_Problem to work on_: When the string "durante" appears in a line of the records, show the whole line.
━━━━━━━━━━━━━━━━━━━━━━━━━━━━━━
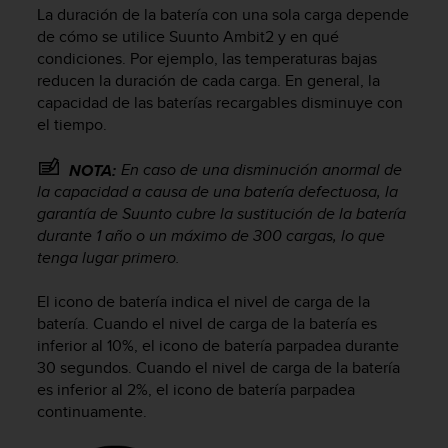
m
La duración de la batería con una sola carga depende
i
de cómo se utilice
Suunto Ambit2
y en qué
s
condiciones. Por ejemplo, las temperaturas bajas
o
reducen la duración de cada carga. En general, la
d
capacidad de las baterías recargables disminuye con
e
a
el tiempo.
l
c
En caso de una disminución anormal de
NOTA:
a
la capacidad a causa de una batería defectuosa, la
n
garantía de Suunto cubre la sustitución de la batería
z
durante 1 año o un máximo de 300 cargas, lo que
a
tenga lugar primero.
r
e
El icono de batería indica el nivel de carga de la
l
n
batería. Cuando el nivel de carga de la batería es
i
inferior al 10%, el icono de batería parpadea durante
v
30 segundos. Cuando el nivel de carga de la batería
e
es inferior al 2%, el icono de batería parpadea
l
continuamente.
d
e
━━━━━━━━━━━━━━━━━━━━━━━━━━━━━━
_Expected answer_:
durante 1 año o un máximo de 300 cargas, lo que
inferior al 10%, el icono de batería parpadea durante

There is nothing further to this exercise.